Your output should be the lines from the one containing "itemize the app" through the last line below, both ends included, exactly as written and free of pictures.

─── Provided entries ───

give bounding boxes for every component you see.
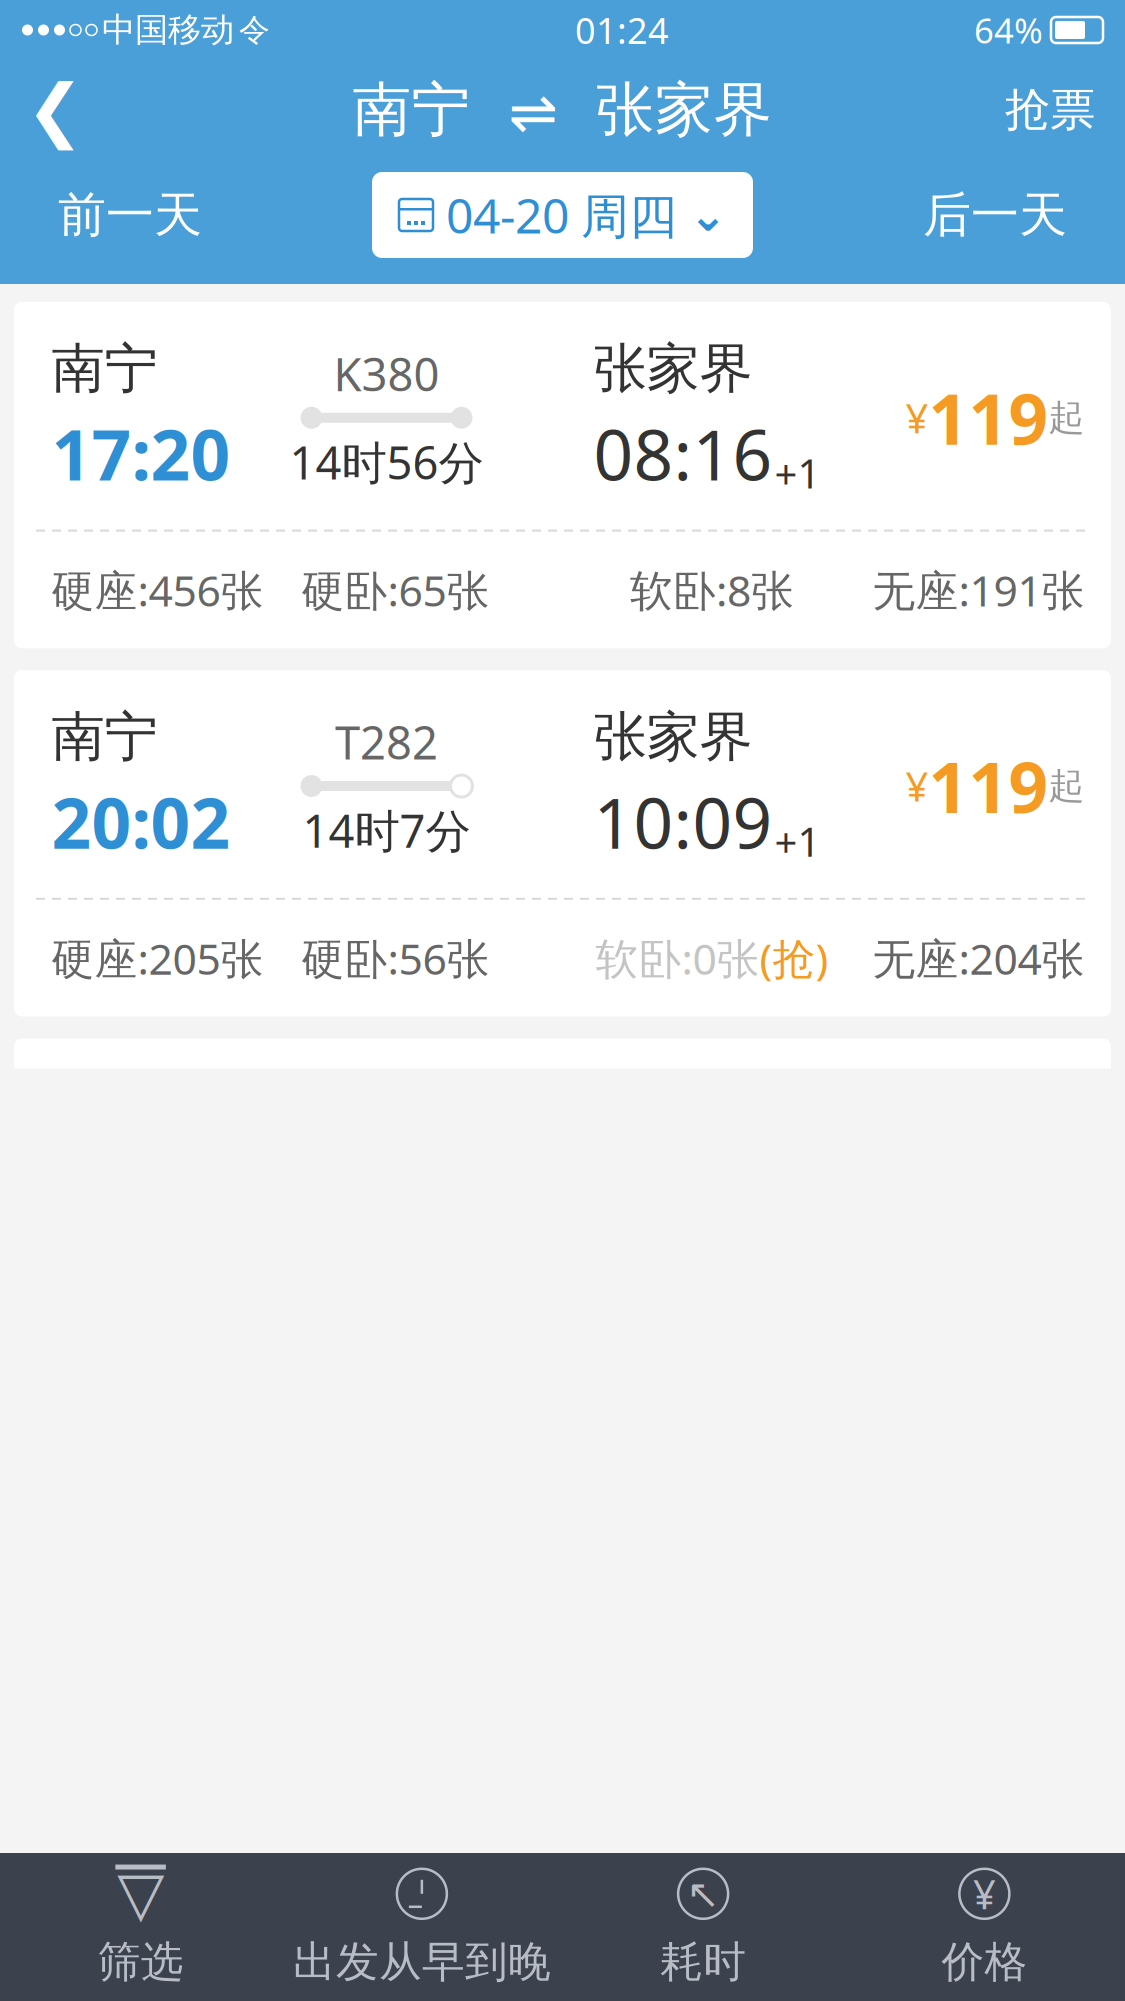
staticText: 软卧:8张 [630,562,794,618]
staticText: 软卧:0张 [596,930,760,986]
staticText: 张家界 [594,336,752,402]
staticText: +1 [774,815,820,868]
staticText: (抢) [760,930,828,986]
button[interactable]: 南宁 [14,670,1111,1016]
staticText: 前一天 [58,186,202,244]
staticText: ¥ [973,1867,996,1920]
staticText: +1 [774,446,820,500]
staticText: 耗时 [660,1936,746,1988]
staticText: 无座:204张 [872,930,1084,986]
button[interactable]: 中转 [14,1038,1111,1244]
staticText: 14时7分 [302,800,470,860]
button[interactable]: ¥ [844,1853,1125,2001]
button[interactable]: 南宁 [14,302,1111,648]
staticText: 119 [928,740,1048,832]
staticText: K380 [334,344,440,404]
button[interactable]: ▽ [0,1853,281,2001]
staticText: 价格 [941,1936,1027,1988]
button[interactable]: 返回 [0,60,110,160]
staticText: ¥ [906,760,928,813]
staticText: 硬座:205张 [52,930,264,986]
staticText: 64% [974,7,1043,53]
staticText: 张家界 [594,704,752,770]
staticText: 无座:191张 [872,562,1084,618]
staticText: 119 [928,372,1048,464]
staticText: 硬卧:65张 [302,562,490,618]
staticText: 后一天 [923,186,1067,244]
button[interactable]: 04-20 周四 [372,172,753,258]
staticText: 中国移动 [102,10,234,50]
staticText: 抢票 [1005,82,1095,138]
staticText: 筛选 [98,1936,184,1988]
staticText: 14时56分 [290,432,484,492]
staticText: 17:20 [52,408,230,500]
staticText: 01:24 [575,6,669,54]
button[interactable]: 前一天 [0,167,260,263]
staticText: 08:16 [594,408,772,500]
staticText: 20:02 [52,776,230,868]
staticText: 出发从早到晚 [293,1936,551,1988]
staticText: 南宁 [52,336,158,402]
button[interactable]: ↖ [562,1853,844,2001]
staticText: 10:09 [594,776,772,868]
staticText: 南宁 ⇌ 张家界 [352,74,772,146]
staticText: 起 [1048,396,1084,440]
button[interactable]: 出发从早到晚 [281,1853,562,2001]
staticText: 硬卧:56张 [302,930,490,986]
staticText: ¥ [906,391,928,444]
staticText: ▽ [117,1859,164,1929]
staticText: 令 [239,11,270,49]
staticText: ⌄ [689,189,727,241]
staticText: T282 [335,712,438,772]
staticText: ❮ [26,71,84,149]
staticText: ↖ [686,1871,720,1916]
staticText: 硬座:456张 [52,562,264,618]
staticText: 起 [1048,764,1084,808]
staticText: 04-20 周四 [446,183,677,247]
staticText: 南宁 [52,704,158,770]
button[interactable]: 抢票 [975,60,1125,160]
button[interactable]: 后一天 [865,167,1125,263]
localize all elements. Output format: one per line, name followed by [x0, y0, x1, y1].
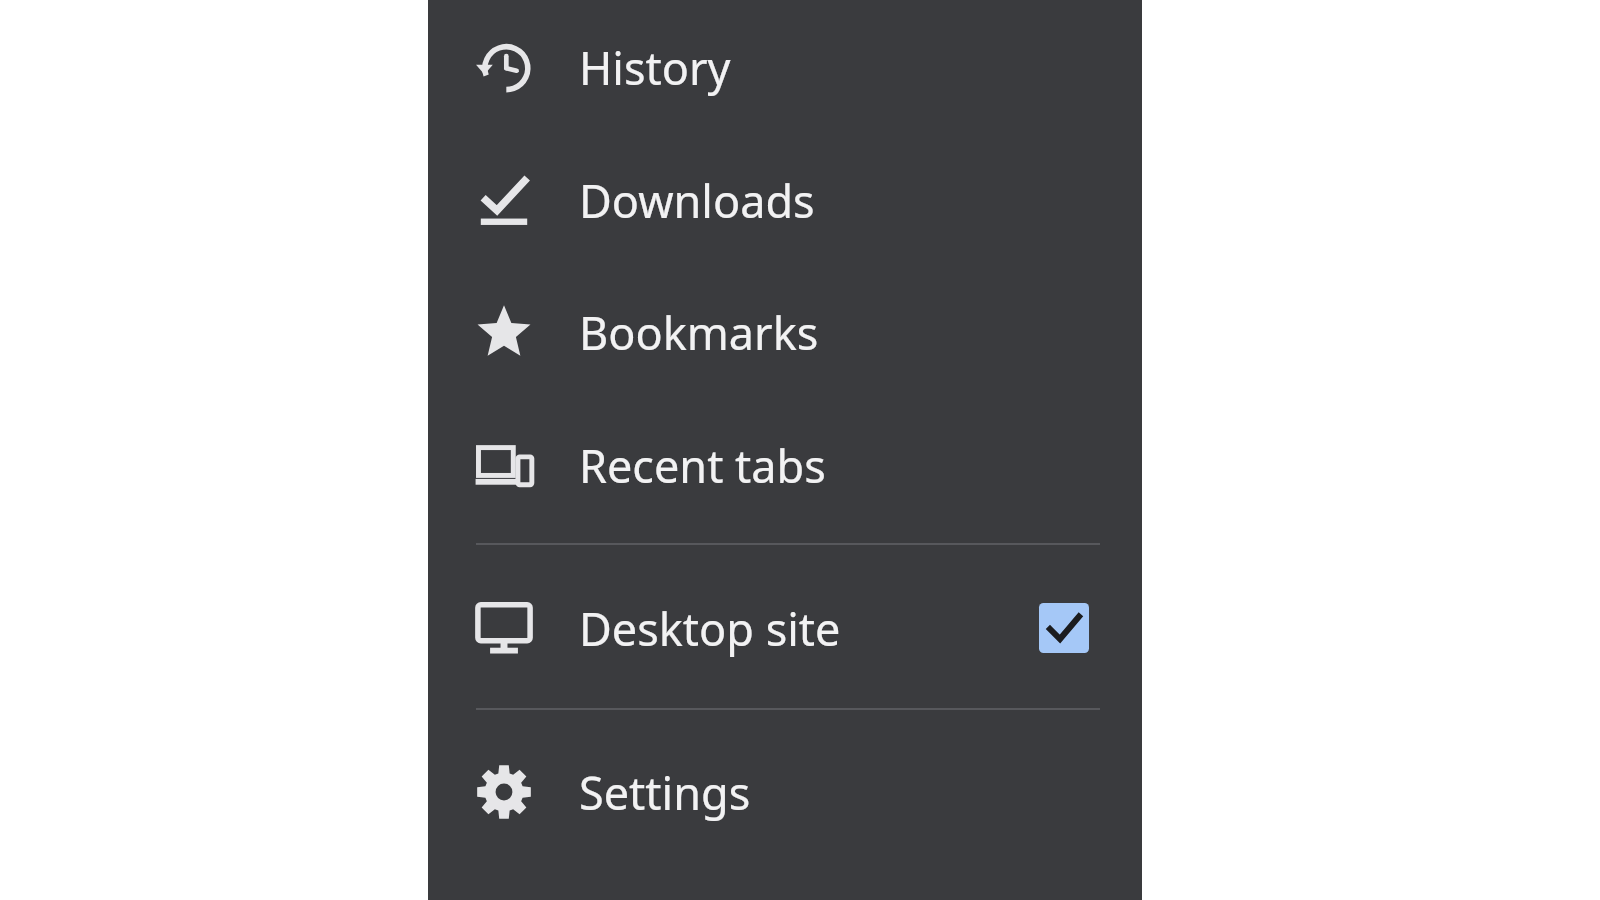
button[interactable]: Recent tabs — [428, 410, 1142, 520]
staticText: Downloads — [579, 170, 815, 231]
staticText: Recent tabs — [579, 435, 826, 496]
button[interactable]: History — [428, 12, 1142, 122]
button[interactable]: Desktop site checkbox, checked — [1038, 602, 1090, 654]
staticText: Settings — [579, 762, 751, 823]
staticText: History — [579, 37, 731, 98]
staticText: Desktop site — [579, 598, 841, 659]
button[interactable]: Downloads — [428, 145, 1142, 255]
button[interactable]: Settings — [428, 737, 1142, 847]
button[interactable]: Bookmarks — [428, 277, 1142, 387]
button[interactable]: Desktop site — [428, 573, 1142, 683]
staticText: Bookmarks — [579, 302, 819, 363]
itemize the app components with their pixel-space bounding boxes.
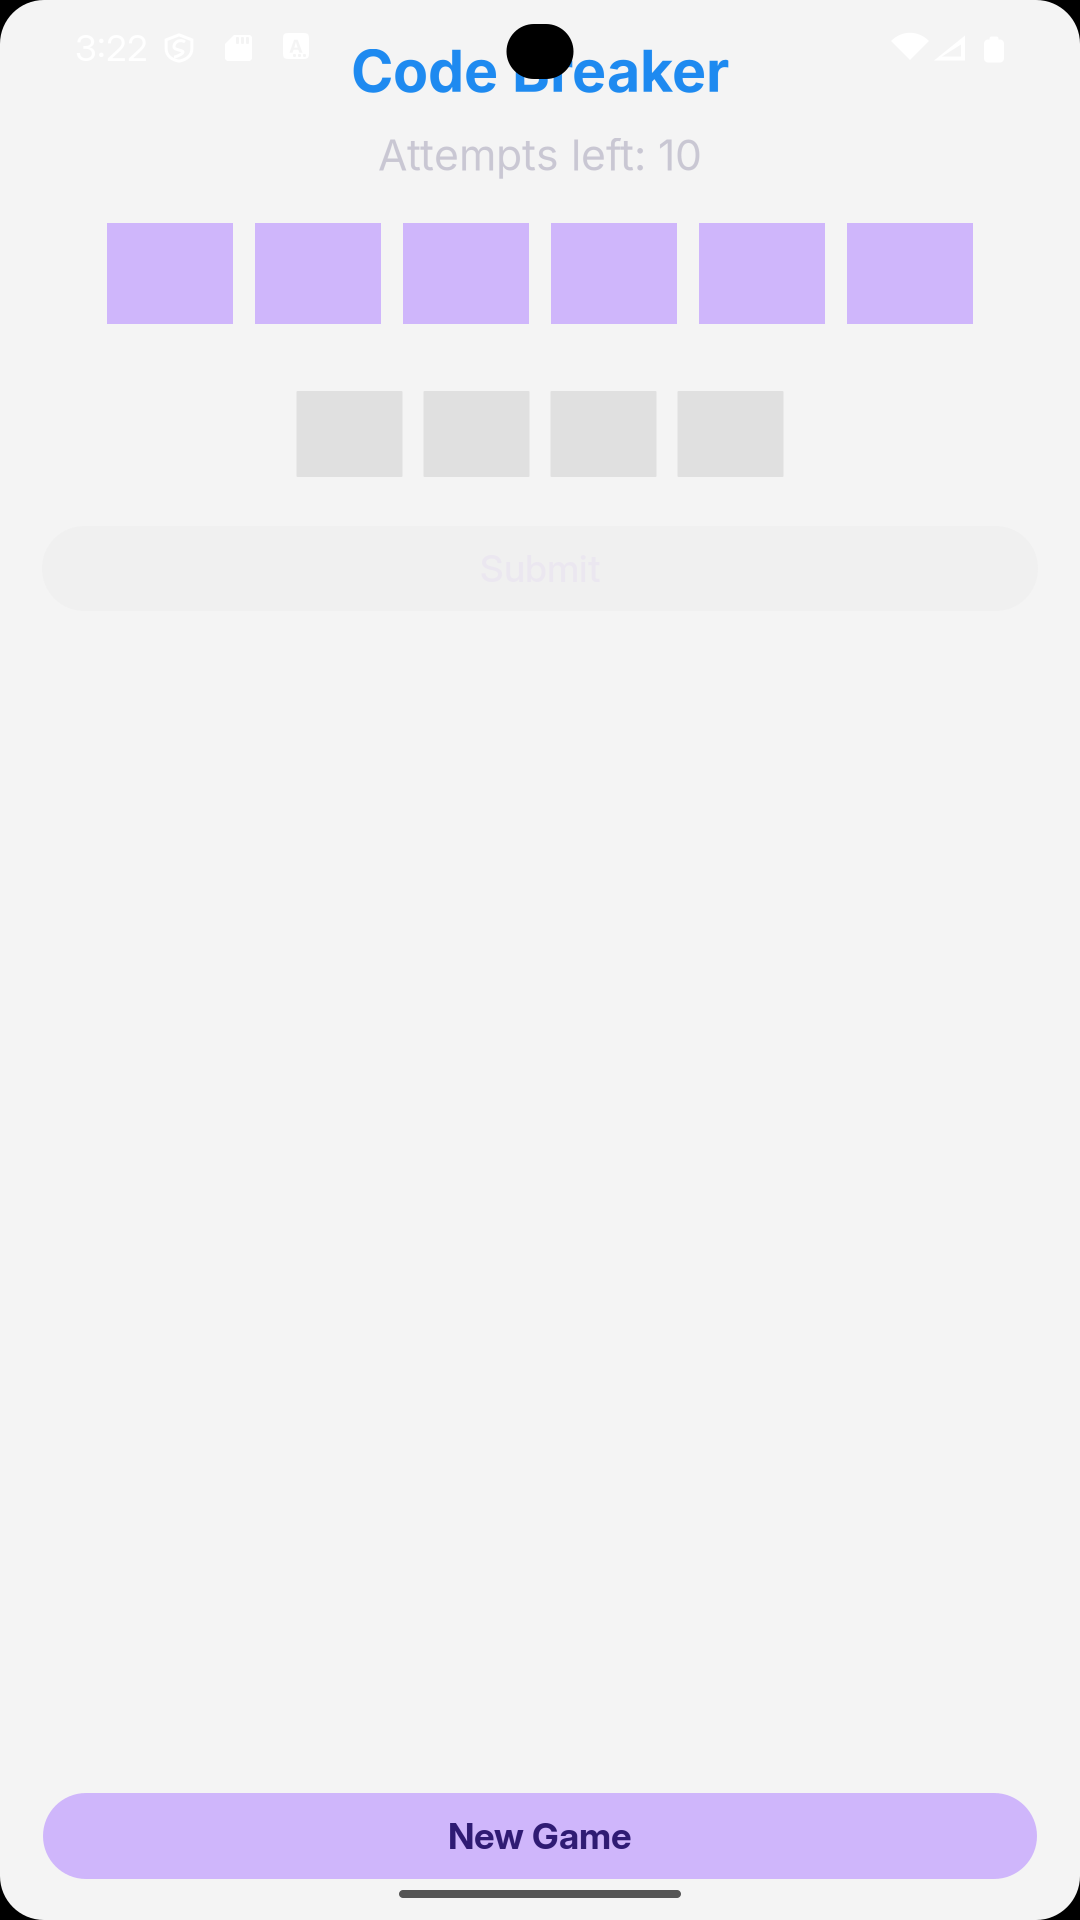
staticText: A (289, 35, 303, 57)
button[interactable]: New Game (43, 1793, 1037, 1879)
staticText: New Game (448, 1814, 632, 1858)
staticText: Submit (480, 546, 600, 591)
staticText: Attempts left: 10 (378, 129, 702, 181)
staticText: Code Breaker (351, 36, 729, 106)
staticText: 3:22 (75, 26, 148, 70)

───

● **Reply**:
itemize the app components with their pixel-space bounding boxes.
staticText: A (289, 35, 303, 57)
button[interactable]: New Game (43, 1793, 1037, 1879)
staticText: New Game (448, 1814, 632, 1858)
staticText: Submit (480, 546, 600, 591)
staticText: Attempts left: 10 (378, 129, 702, 181)
staticText: Code Breaker (351, 36, 729, 106)
staticText: 3:22 (75, 26, 148, 70)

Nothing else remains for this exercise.